- **What needs to be done**:
Extract every line from the records below that contains the word "page".

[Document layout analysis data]
--*--

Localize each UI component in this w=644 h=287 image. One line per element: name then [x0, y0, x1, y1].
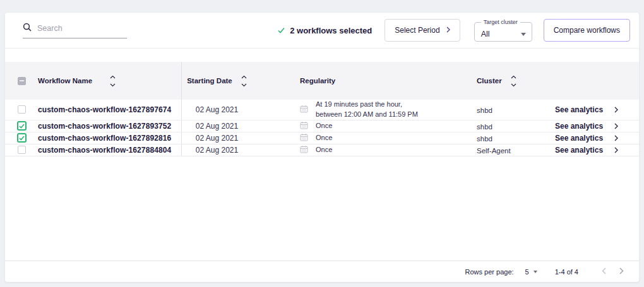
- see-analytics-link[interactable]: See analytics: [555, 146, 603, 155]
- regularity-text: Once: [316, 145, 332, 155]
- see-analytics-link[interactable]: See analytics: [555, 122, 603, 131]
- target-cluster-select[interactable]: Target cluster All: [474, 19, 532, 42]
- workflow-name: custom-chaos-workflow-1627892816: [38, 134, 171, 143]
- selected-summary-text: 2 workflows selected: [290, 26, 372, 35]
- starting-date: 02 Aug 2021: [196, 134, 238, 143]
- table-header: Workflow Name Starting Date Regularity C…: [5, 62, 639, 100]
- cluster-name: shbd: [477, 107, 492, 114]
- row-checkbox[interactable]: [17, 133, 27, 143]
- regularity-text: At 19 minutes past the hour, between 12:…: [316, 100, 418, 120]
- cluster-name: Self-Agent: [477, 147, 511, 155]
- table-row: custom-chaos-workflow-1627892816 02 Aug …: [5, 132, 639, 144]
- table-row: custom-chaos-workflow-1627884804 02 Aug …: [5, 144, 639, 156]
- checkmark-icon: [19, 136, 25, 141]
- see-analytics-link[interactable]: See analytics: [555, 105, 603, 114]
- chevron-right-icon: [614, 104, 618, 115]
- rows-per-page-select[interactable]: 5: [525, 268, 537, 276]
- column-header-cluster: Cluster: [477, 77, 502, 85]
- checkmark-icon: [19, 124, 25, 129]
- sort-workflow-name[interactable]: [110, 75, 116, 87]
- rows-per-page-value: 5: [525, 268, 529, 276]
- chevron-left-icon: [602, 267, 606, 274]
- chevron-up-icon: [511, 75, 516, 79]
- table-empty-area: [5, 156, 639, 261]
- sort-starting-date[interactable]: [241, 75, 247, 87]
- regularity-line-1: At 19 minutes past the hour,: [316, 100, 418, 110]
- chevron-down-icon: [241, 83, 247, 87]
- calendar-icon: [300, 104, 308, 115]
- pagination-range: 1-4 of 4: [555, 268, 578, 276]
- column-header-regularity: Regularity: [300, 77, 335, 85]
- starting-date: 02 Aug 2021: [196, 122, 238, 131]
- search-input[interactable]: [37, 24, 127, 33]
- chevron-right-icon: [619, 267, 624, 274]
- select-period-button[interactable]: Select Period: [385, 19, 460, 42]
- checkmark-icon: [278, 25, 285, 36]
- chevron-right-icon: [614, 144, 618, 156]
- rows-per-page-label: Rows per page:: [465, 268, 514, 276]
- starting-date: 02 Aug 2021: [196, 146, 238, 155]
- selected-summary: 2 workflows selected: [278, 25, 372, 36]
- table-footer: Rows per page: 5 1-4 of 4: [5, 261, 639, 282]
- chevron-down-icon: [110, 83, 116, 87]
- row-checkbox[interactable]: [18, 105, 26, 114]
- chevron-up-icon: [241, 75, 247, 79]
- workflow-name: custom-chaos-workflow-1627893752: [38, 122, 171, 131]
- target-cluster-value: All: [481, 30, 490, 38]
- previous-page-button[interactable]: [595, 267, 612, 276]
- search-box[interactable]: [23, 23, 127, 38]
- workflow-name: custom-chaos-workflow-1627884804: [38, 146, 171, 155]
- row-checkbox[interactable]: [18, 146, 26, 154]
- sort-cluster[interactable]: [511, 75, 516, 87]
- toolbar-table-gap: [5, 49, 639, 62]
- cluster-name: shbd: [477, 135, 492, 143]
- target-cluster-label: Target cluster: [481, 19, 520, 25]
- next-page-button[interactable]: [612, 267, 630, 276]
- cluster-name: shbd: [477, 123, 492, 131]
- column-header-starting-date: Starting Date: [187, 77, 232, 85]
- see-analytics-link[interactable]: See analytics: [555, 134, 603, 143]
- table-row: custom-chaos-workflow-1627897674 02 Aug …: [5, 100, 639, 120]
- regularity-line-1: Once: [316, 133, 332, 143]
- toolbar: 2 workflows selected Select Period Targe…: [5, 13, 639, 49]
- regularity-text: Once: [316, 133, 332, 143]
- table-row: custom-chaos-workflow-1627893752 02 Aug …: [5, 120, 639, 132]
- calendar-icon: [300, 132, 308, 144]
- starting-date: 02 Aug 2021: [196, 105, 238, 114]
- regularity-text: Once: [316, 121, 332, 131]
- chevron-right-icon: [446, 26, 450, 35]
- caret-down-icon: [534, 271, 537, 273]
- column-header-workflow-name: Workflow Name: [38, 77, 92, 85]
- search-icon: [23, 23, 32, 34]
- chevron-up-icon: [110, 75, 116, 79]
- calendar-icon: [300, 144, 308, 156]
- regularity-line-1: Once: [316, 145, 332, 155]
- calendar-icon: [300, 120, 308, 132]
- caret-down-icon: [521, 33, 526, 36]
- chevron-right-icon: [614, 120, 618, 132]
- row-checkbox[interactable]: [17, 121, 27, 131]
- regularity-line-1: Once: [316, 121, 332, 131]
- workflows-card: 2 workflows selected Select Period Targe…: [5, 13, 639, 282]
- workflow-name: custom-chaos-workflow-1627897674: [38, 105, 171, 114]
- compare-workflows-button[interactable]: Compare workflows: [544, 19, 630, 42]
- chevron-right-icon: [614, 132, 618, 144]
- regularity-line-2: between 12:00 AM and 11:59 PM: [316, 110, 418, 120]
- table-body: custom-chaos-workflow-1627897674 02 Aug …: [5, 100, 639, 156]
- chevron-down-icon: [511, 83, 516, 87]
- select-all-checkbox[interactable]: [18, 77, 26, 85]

--*--

- **Expected answer**:
- rows-per-page-select[interactable]: 5: [525, 268, 537, 276]
- rows-per-page-value: 5: [525, 268, 529, 276]
- rows-per-page-label: Rows per page:: [465, 268, 514, 276]
- table-footer: Rows per page: 5 1-4 of 4: [5, 261, 639, 282]
- previous-page-button[interactable]: [595, 267, 612, 276]
- next-page-button[interactable]: [612, 267, 630, 276]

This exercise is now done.